Avec l’arrivée de Joe Biden à la présidence en 2021, les décrets de Donald Trump ont été annulés. Le département du Commerce s’est chargé de gérer les informations de TikTok, tandis que la plateforme s’efforçait de montrer ses bonnes intentions. En août 2022, TikTok a présenté son « project Texas », visant à apaiser les inquiétudes des Américains. Par ce biais, les activités TikTok américaines seraient regroupées sous une filiale de sécurité des données, entièrement gérée et contrôlée par le gouvernement américain, et sans lien avec la Chine.

La trêve de TikTok ne sera pas de longue durée car, malgré le fait que jusqu’à maintenant aucun scandale d’espionnage n’ait été révélé, un incident allant à l’encontre de leurs efforts pourra être mis au grand jour à la fin de l’année 2022, et cela remettra en place les restrictions réglementaires.

L’épisode de l’espionnage des journalistes 

En décembre 2022, Forbes a publié une divulgation de grande envergure. Selon le média américain, des travailleurs de ByteDance en Chine essayaient de repérer les sources des journalistes anglo-saxons de BuzzFeed, du Financial Times et du New York Times. La société mère de TikTok aurait recherché des « mouchards », des salariés de la plate-forme susceptibles de révéler des informations confidentielles à ces reporters. Pour ce faire, elle aurait confronté les données de localisation des journalistes obtenues grâce à TikTok aux données des employés suspects.

À Washington, l’impact est considérable. La Maison Blanche considère la preuve comme étant la confirmation que TikTok surveille effectivement les Américains. Ainsi, à la fin de décembre, une nouvelle loi est adoptée pour éliminer l’application des appareils des fonctionnaires. Cette mesure se répand rapidement à l’Ouest et commence à être adoptée par de nombreux pays, y compris la France. Notre pays a décidé d’exclure le réseau social de tous les téléphones professionnels des agents publics, ainsi que d’autres applications.

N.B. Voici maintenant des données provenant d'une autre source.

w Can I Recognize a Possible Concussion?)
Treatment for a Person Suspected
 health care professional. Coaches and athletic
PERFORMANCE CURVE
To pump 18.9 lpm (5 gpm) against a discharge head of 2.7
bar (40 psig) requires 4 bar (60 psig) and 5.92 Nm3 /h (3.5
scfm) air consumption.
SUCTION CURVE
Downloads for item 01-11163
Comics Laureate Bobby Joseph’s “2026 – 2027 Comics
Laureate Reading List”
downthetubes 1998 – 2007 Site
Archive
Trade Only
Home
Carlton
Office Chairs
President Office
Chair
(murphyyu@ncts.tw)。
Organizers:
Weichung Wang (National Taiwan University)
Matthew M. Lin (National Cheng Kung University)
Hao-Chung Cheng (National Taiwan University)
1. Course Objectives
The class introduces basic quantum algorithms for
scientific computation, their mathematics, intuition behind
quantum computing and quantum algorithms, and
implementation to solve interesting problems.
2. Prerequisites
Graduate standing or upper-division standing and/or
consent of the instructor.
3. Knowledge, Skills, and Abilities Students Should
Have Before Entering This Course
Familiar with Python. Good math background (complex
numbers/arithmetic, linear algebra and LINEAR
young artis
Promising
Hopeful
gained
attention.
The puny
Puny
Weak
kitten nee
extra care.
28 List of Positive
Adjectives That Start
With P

Dès le début du mois de mars, la Maison Blanche a montré son soutien officiel à un projet législatif visant à bannir complètement le réseau social du territoire américain. TikTok a tenté de contenir le feu en admettant que des employés de ByteDance avaient utilisé l’application pour pister les journalistes couvrant l’entreprise. Cependant, cette initiative « imprudente » avait été prise à l’encontre des règles éthiques de la société, ont déclaré les responsables à l’AFP. Cette démission est restée sans effet : le FBI a ouvert une enquête à ce sujet, selon Forbes. De plus, le PDG de TikTok a été convoqué devant une commission d’enquête du Congrès américain et sa performance du jeudi 23 mars n’a fait qu’accroître l’ire des parlementaires américains.

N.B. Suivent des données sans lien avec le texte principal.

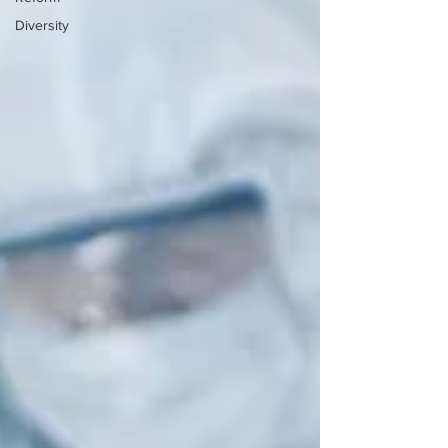
Diversity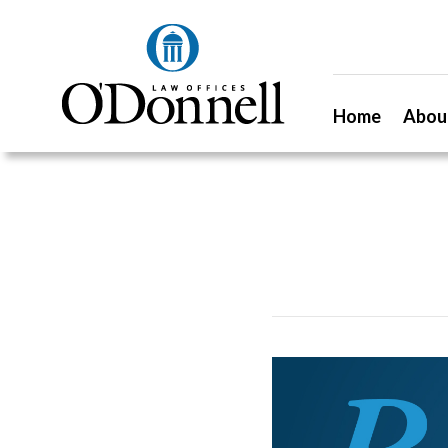
Home
Abou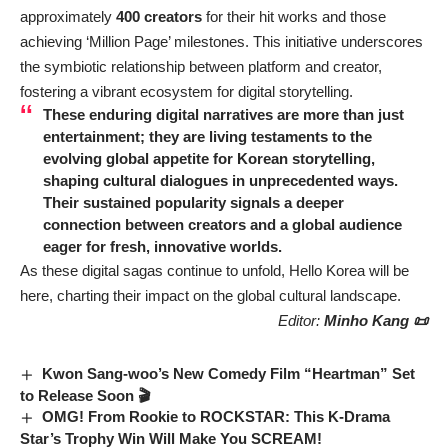
approximately
400 creators
for their hit works and those
achieving ‘Million Page’ milestones. This initiative underscores
the symbiotic relationship between platform and creator,
fostering a vibrant ecosystem for digital storytelling.
These enduring digital narratives are more than just
entertainment; they are living testaments to the
evolving global appetite for Korean storytelling,
shaping cultural dialogues in unprecedented ways.
Their sustained popularity signals a deeper
connection between creators and a global audience
eager for fresh, innovative worlds.
As these digital sagas continue to unfold, Hello Korea will be
here, charting their impact on the global cultural landscape.
Editor:
Minho Kang 📜
Kwon Sang-woo’s New Comedy Film “Heartman” Set
to Release Soon 🎬
OMG! From Rookie to ROCKSTAR: This K-Drama
Star’s Trophy Win Will Make You SCREAM!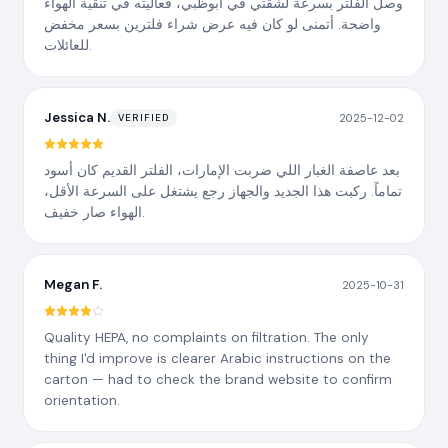
وصل الفلتر بسرعة لشقتي في أبوظبي، فعاليته في تنقية الهواء
واضحة. أتمنى لو كان فيه عرض شراء فلترين بسعر مخفض
للعائلات.
Jessica N.
2025-12-02
VERIFIED
بعد عاصفة الغبار اللي ضربت الإمارات، الفلتر القديم كان أسود
تماماً. ركبت هذا الجديد والجهاز رجع يشتغل على السرعة الأقل،
الهواء صار خفيف.
Megan F.
2025-10-31
Quality HEPA, no complaints on filtration. The only
thing I'd improve is clearer Arabic instructions on the
carton — had to check the brand website to confirm
orientation.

De nombreux dangers sont apparus et ont renforcé les restrictions imposées par les États-Unis et leurs alliés. En plus des suspicions d’espionnage qui ont été évoquées par le chercheur IRSEM Paul Charon lors d’une audition devant la commission d’enquête du Sénat français le 20 mars, TikTok est aussi accusé de menacer la santé mentale des adolescents. L’algorithme rend le réseau très addictif et met souvent en avant des contenus préjudiciables, tels que des vidéos encouragent l’anorexie et des jeux dangereux. Les critiques sont si intenses, car ce réseau social puissant, utilisé par 1,7 milliard de personnes à travers le monde, est un outil très efficace de soft power. Selon une étude récente, aux États-Unis, cette plateforme comportant 150 millions d’utilisateurs est regardée presque autant que Netflix. Les autorités américaines considèrent qu’il est inacceptable que leur rival détiennent un tel outil.

Est-ce que les États-Unis et l’Occident en général finiront par bannir le réseau social ?

Nous le saurons dans les prochains mois.